Requirement :: Pictures appear among the records below and must be omitted. Repeat exactly the lines from the line with "conscious consumers and" to the line with "o use our site, you agree to our use of", both included.

Transcribed page contents ::
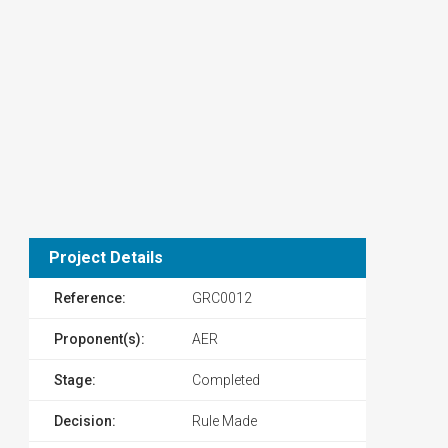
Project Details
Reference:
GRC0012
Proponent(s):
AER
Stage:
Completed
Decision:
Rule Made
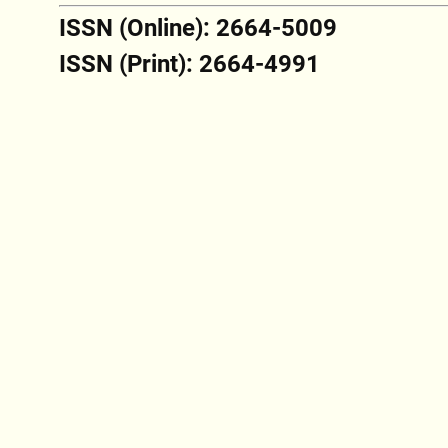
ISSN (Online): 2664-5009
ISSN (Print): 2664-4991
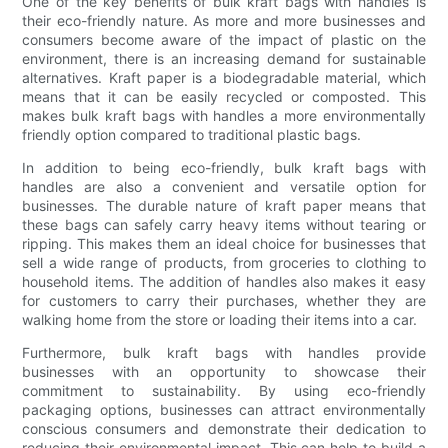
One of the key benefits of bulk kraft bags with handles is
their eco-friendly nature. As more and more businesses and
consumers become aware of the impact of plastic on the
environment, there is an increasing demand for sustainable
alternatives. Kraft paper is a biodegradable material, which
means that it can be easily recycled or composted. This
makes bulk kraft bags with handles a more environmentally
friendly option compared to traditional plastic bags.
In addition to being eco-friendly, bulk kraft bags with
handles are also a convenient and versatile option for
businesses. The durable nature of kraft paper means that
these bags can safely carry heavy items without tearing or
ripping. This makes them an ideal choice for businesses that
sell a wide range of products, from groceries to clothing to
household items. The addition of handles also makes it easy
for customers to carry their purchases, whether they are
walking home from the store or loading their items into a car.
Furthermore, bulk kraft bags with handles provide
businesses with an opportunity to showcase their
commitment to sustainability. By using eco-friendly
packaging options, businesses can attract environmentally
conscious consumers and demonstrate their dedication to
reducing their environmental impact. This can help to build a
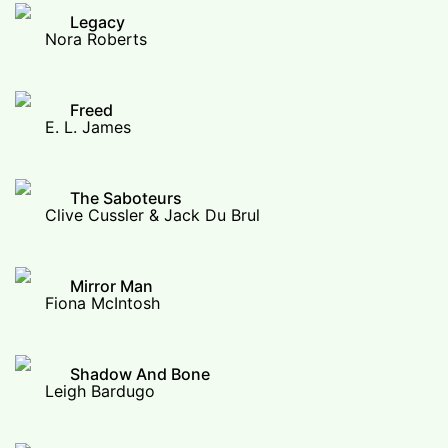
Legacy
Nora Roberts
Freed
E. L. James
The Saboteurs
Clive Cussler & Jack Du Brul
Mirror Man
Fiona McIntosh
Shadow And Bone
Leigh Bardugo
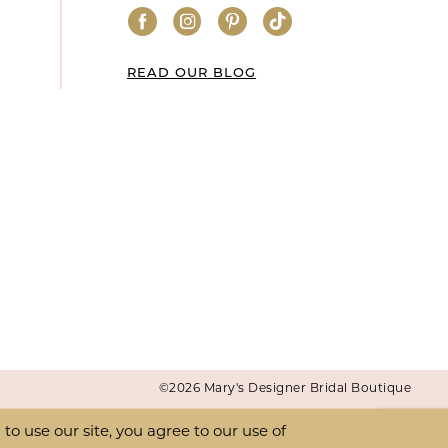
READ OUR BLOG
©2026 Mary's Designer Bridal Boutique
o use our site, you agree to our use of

--

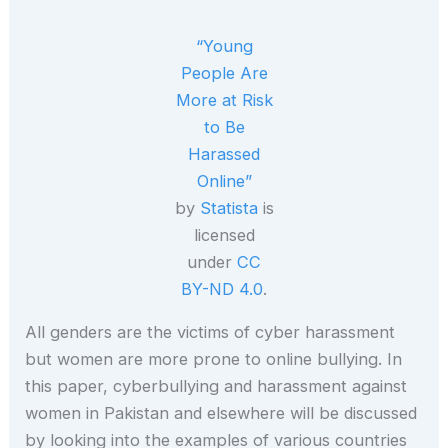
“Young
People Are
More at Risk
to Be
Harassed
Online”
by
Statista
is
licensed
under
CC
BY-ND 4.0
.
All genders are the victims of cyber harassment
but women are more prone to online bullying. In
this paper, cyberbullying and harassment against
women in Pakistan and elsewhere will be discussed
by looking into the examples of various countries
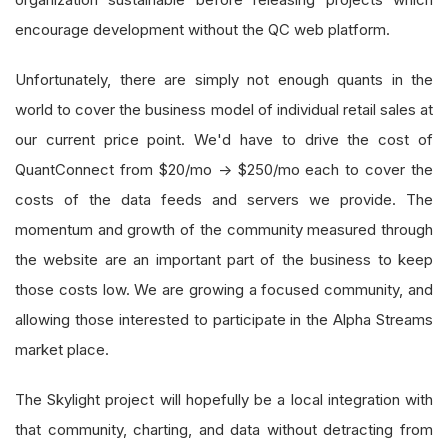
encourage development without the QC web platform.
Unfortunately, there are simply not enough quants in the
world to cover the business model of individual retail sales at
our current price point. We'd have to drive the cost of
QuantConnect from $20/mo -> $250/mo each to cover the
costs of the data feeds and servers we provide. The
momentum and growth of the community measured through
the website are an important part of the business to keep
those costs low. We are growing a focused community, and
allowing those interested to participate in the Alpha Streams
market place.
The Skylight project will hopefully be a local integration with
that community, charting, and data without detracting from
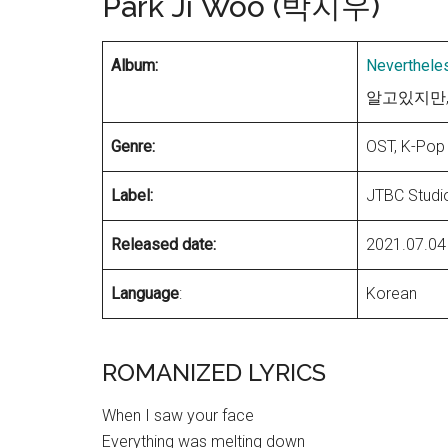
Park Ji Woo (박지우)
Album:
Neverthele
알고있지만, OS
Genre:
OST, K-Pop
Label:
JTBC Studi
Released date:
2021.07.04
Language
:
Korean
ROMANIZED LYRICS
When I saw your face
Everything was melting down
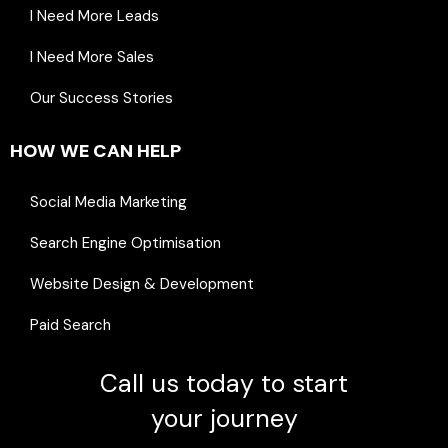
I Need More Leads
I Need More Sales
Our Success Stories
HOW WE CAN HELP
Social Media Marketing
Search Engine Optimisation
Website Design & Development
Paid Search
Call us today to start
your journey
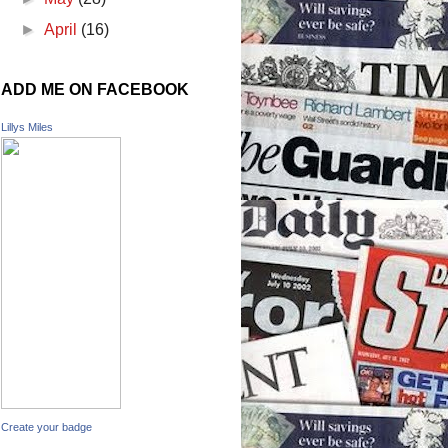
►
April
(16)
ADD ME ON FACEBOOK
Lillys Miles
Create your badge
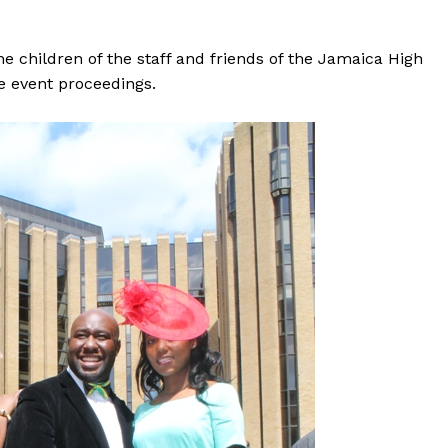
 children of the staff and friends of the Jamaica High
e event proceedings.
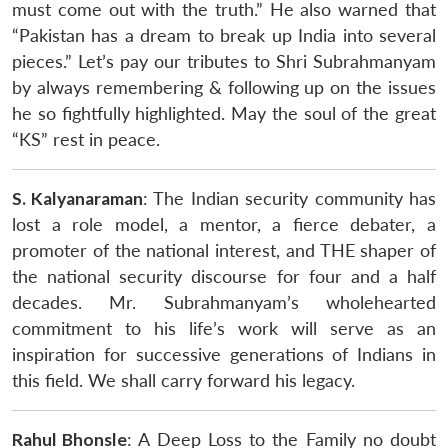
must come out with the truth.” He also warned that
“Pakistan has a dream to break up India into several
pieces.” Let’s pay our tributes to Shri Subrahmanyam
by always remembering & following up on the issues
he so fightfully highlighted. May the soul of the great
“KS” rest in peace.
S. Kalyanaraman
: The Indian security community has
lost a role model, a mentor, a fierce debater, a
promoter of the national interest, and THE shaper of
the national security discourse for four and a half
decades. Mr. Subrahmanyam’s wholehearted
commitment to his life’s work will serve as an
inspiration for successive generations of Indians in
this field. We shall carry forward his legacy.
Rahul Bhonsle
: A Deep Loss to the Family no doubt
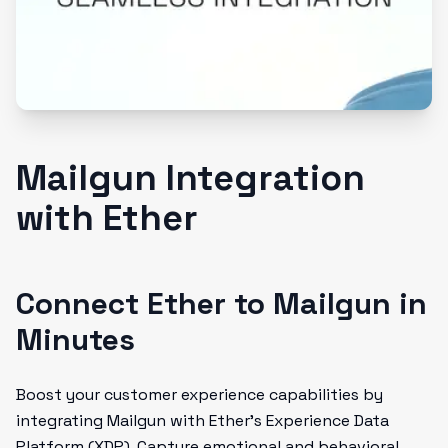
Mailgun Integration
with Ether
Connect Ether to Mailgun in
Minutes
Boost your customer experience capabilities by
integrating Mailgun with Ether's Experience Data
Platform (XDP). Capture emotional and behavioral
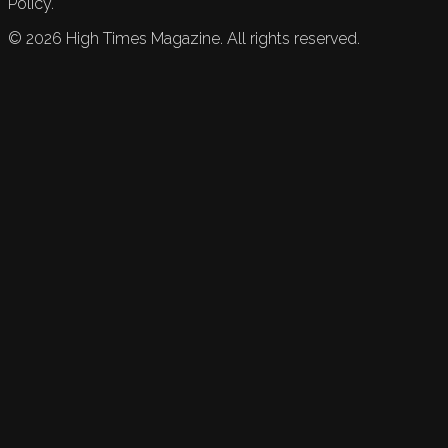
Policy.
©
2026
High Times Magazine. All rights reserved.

---

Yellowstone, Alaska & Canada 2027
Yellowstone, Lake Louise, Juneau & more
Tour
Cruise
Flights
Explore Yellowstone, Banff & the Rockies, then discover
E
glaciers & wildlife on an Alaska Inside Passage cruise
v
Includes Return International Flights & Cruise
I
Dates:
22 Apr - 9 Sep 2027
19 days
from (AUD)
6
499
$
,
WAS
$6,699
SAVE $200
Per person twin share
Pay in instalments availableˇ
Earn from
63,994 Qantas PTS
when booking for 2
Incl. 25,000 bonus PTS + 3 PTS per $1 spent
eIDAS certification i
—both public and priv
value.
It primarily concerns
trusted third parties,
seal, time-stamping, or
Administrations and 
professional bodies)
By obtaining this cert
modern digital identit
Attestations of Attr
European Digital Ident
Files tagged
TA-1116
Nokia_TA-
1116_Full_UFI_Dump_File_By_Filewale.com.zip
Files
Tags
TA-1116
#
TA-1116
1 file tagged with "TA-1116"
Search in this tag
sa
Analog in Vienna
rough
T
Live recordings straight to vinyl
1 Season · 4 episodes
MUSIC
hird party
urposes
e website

Written solution ::
conscious consumers and demonstrate their dedication to
reducing their environmental impact. This can help to build a
Legacy
Nora Roberts
Freed
E. L. James
The Saboteurs
Clive Cussler & Jack Du Brul
Mirror Man
Fiona McIntosh
Shadow And Bone
Leigh Bardugo
READ OUR BLOG
©2026 Mary's Designer Bridal Boutique
o use our site, you agree to our use of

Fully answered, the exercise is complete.